Flagrantes: Coelho Ressuscitado
Autor: Pedro Luis Kantek Garcia Navarro
Esta história não é sobre computadores, mas como estamos na época do coelhinho da páscoa, vai aí a história do:
Coelho Ressuscitado
Amigo meu, mora em um condomínio fechado. Ele foi para lá para poder criar bichos, de que gosta muito. Tem um gatinho feioso, mas muito fofo e um cachorrão com cara de maus bofes, mas que é um doce de criatura, incapaz de mal fazer a uma mosca.
O condomínio é liberal nessas coisas, mas o cachorro -- pelo tamanho e pela cara de poucos amigos -- está proibido de sair de casa sem coleira e focinheira.
Já o vizinho do meu amigo, também gosta de bichos, mas tem uma visão meio oriental e zen. Ele (na verdade a filha dele) contenta-se com um delicioso coelhinho de pêlos brancos e macios e de olhos vermelhos, que residia em inofensiva jaula nos fundos da casa.
No último feriadão, em pleno verão, o condomínio ficou meio deserto, todos foram à praia. Foi o que bastou para o meu amigo condoer-se daquele cachorrão, tão assustador quanto inofensivo, para soltar-lhe as amarras. Livre daquela corrente horrível o danado desembestou-se a correr e latir e divertir-se terreno afora.
Uma hora, o cachorro sumiu. Foi pouco tempo, uns 3 ou 4 minutos, mas bastou para que a família toda saísse procurando pelo dito cujo.
Nisso, vem ele todo alegre trazendo um brinquedinho na boca. O brinquedinho era meio difuso, numa cor indefinida, mas seguramente cheio de terra e barro. Quando se aproximou mais, o cachorro causou um susto e tanto. Horror! Terror! O cachorro trazia o cadáver do coelhinho da vizinha. O pobre animalzinho estava todo sujo de sangue e de terra, provavelmente fora estraçalhado pelo fera que o trazia subjugado.

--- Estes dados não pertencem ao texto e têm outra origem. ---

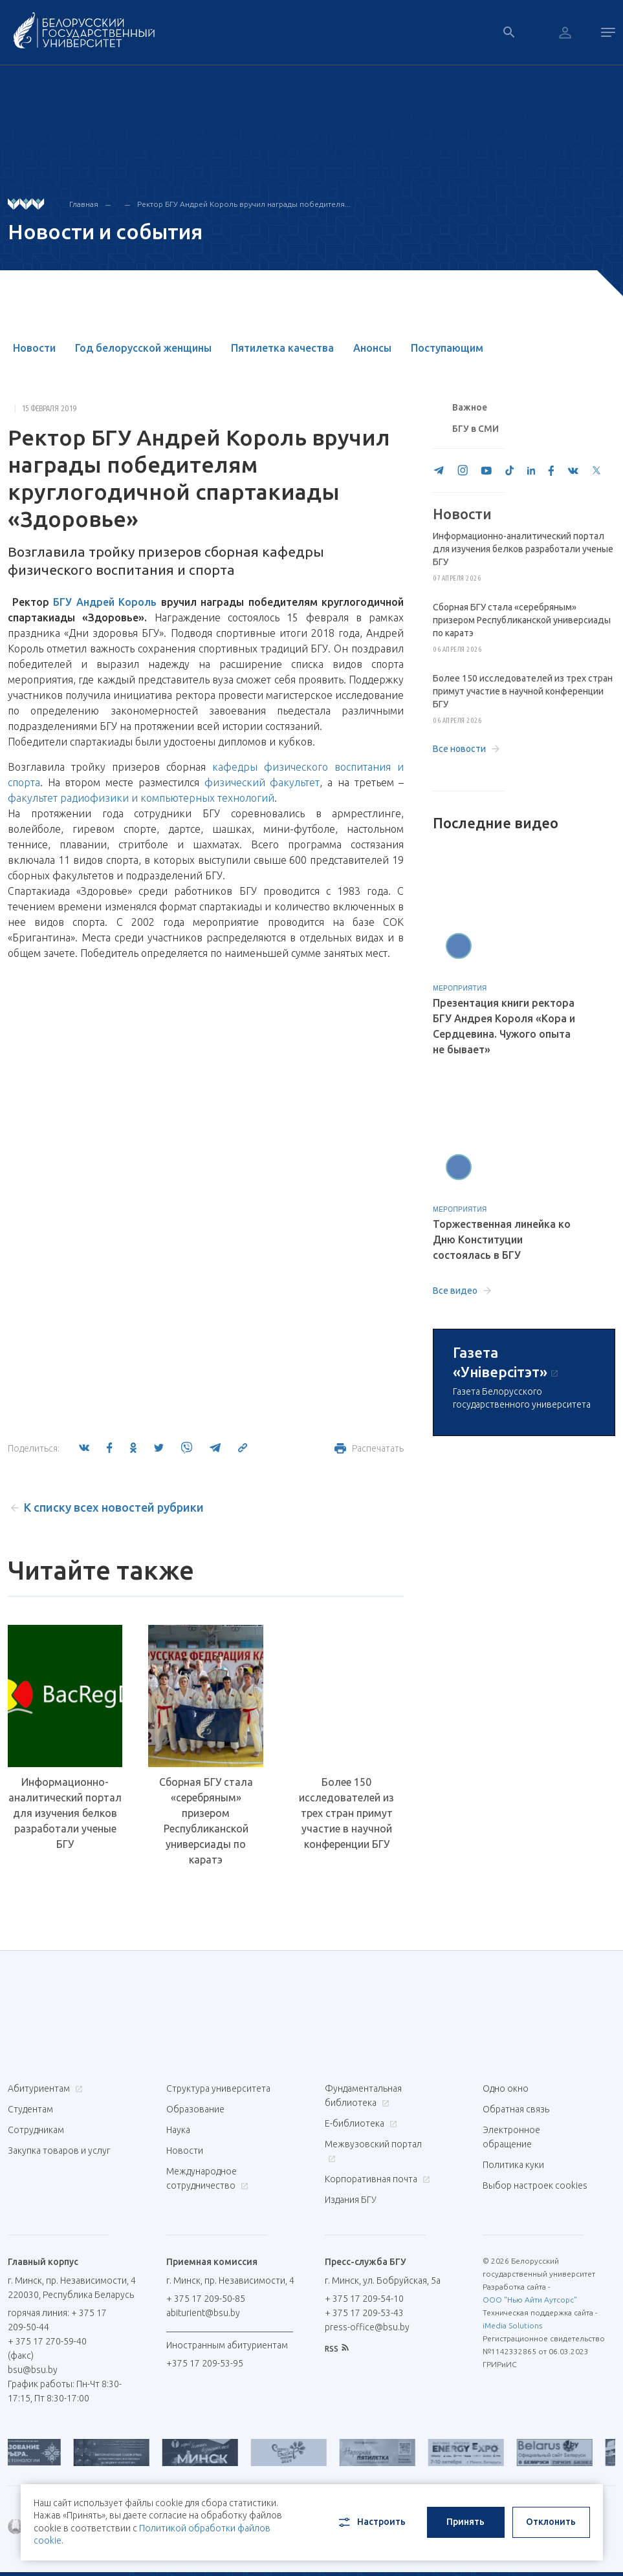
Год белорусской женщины (143, 348)
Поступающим (447, 348)
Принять (465, 2522)
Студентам (30, 2109)
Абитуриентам (44, 2088)
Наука (178, 2130)
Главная (83, 204)
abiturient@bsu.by (203, 2313)
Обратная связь (516, 2109)
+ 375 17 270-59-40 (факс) (47, 2348)
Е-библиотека (359, 2123)
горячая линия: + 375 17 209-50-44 (57, 2320)
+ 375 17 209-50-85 (205, 2298)
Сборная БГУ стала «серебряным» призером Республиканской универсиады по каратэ (206, 1820)
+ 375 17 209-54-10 (364, 2298)
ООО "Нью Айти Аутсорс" (530, 2299)
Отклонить (551, 2522)
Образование (195, 2109)
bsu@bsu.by (33, 2370)
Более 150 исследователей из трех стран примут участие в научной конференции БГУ (346, 1813)
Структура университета (218, 2088)
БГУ (62, 602)
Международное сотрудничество (207, 2178)
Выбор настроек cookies (535, 2185)
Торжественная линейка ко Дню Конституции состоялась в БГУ (502, 1239)
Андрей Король (116, 602)
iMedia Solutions (512, 2325)
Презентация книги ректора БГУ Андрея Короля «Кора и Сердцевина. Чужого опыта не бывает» (504, 1026)
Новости (34, 348)
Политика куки (513, 2165)
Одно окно (506, 2088)
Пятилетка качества (282, 348)
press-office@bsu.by (367, 2327)
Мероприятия (460, 988)
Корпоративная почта (376, 2179)
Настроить (371, 2522)
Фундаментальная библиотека (363, 2095)
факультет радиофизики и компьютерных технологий (141, 798)
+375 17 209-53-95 (204, 2363)
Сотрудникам (36, 2130)
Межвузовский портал (373, 2151)
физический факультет (262, 782)
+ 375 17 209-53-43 (364, 2313)
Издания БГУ (351, 2200)
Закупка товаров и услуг (59, 2150)
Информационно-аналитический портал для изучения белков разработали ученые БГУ (65, 1813)
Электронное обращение (511, 2137)
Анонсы (372, 348)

O cachorro tomou uma carraspana, foi agredido e trancado em seu canil. Ameaçado de deportação e morte, só lhe restou ficar quietinho no seu canto, sem muito entender.
O dono do cachorro era só preocupação com a dona do coelhinho (e com a bronca do pai da dona...). Disposto a eliminar evidências e a transferir a culpa a um vago acidente com o coelhinho, limpou-o como foi possível do sangue e da terra e levou-o com cuidado até sua gaiola, onde foi posto como se dormindo estivesse.

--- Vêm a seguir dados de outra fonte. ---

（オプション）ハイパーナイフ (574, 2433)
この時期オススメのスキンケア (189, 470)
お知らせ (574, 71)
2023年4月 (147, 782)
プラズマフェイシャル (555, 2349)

A família passou a viver em constante apreensão. Afinal, o feriadão se acabou e todos os moradores voltaram a povoar o condomínio. O vizinho quieto, nada disse nem fez. Os nervos do meu amigo, dos seus filhos, da sua mulher e do cachorro estavam a flor da pele. Talvez pior do que uma explosão de furia e incriminamento era aquele silêncio parado e a pose de "tudo bem" que emanava por ali.

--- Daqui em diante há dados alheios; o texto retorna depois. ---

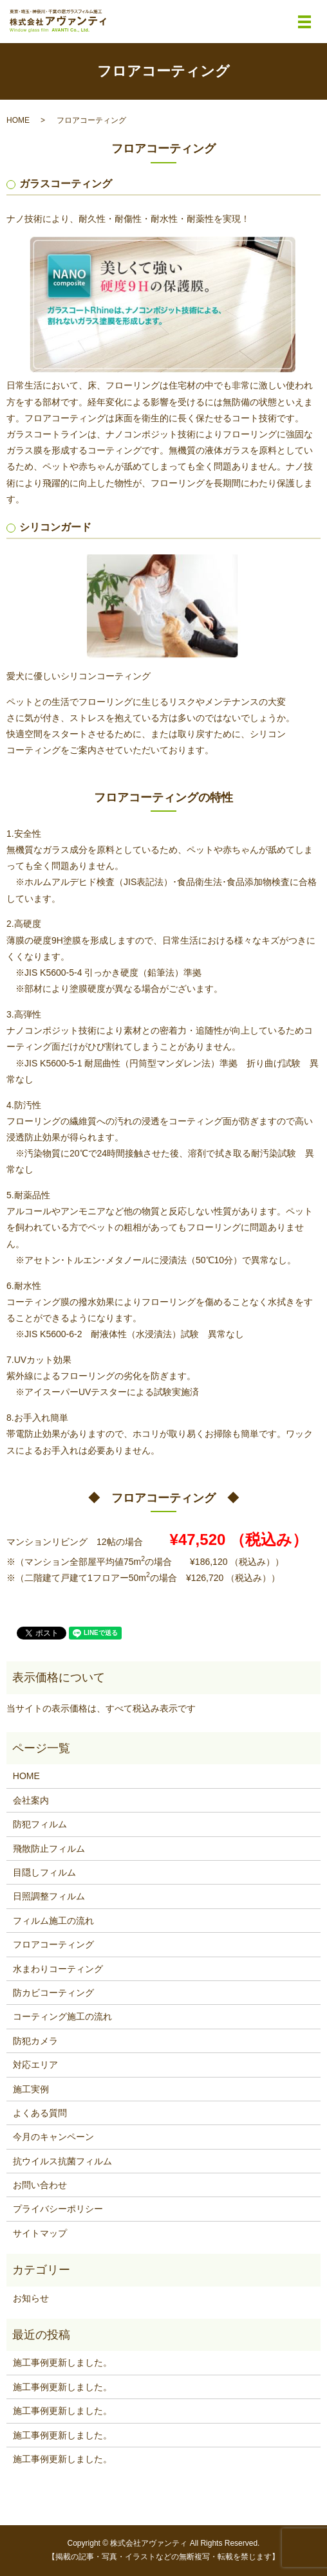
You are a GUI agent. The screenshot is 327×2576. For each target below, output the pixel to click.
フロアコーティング (53, 1944)
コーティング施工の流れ (62, 2016)
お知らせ (31, 2298)
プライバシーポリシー (58, 2209)
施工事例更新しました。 (62, 2362)
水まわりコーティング (58, 1969)
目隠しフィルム (44, 1872)
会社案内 (31, 1800)
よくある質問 (40, 2113)
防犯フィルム (40, 1824)
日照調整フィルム (49, 1896)
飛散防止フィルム (49, 1848)
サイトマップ (40, 2233)
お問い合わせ (40, 2185)
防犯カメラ (35, 2041)
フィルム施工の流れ (53, 1920)
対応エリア (35, 2065)
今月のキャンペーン (53, 2137)
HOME (18, 120)
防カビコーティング (53, 1992)
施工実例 (31, 2089)
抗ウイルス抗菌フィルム (62, 2161)
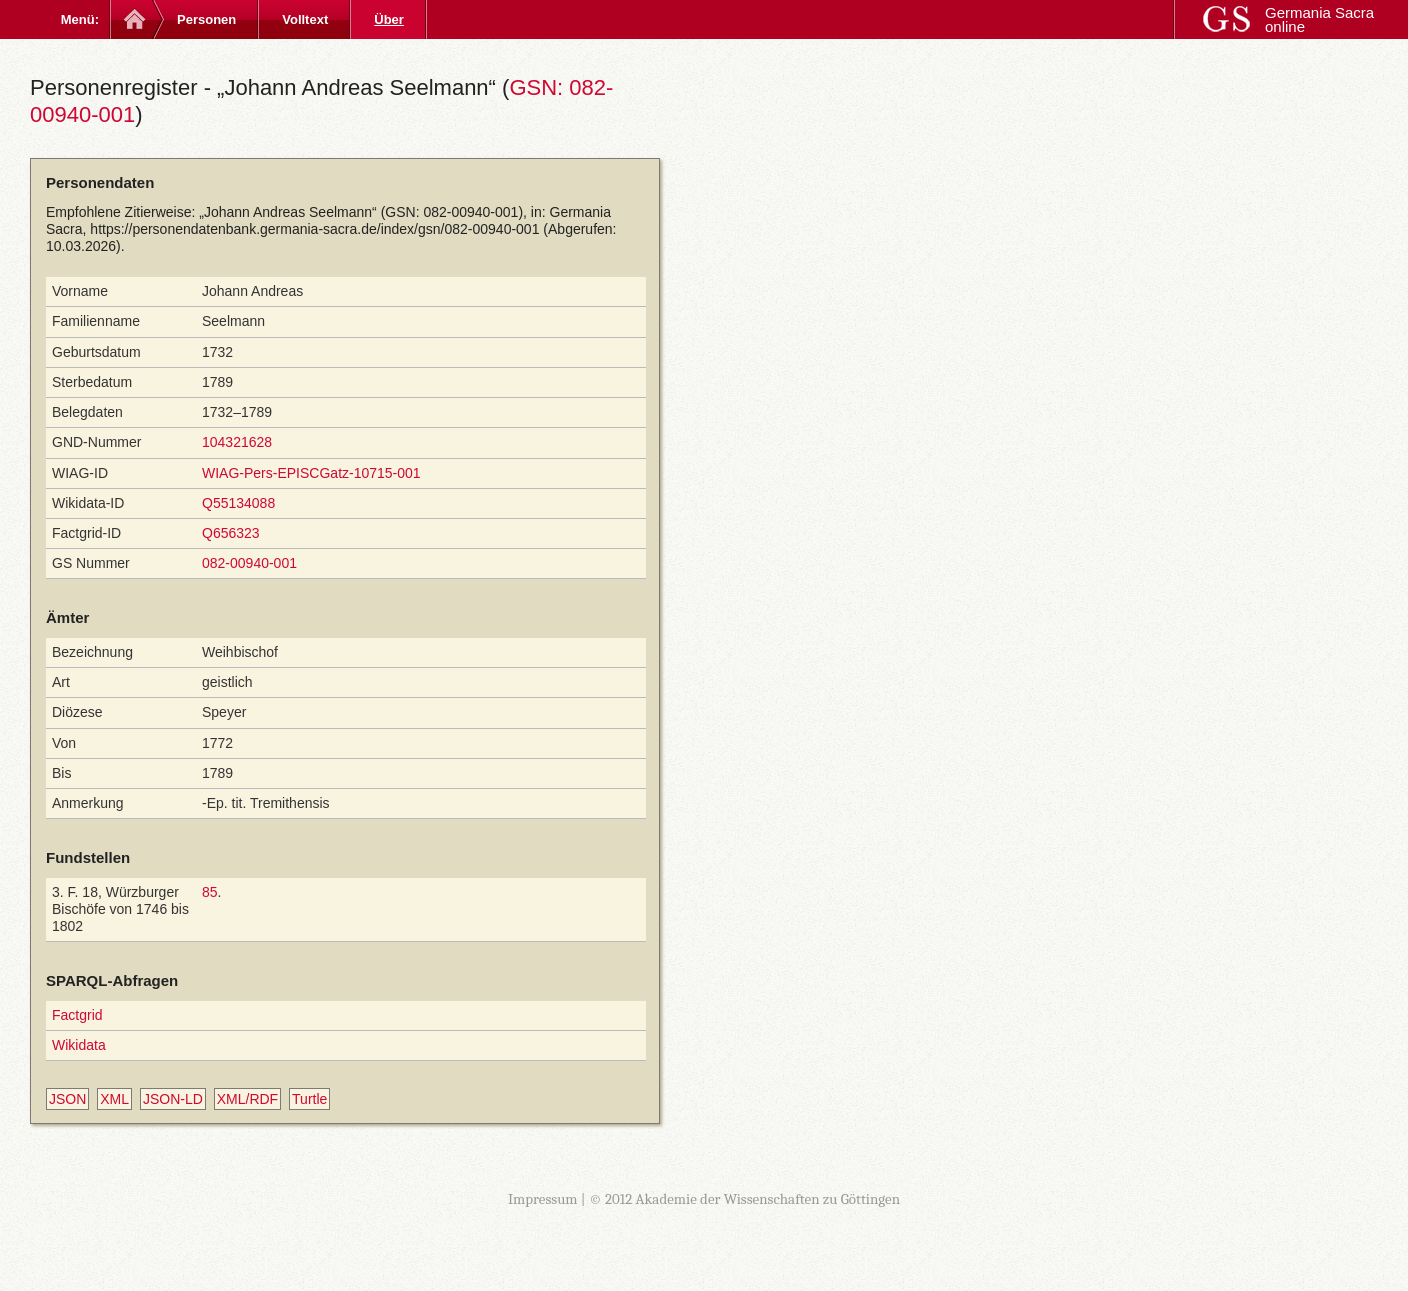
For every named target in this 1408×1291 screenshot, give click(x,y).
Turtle (309, 1099)
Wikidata (79, 1045)
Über (389, 19)
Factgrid (77, 1015)
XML (114, 1099)
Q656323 (231, 533)
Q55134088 (238, 503)
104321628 (237, 442)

Duas semanas se passaram, até que o meu amigo não aguentou. Um sábado pela manhã, ao ver o vizinho à toa, na frente da casa, não resistiu e foi lá especular. Deu-se o seguinte diálogo:
-- E aí vizinho, tudo bem?
-- Tudo, tudo mais ou menos.
-- É mesmo? o que acontece?
-- Pois conosco está tudo bem. Minha mulher que anda pensando umas coisas diferentes...
-- Como assim?
-- Cá pra nós, baixinho que ninguém nos ouça. Ela acha que a casa que compramos é mal-assombrada.
-- ???
-- Veja só, há uns 15 dias o coelhinho da minha filha morreu. Foi uma tristeza, mas enterramos ele no quintal, teve velório e minha filha até botou uma flor em cima. Daí veio o carnaval, viajamos e quando voltamos, onde estava o coelho? Na gaiola. Como ele foi parar lá? Minha mulher quer se mudar.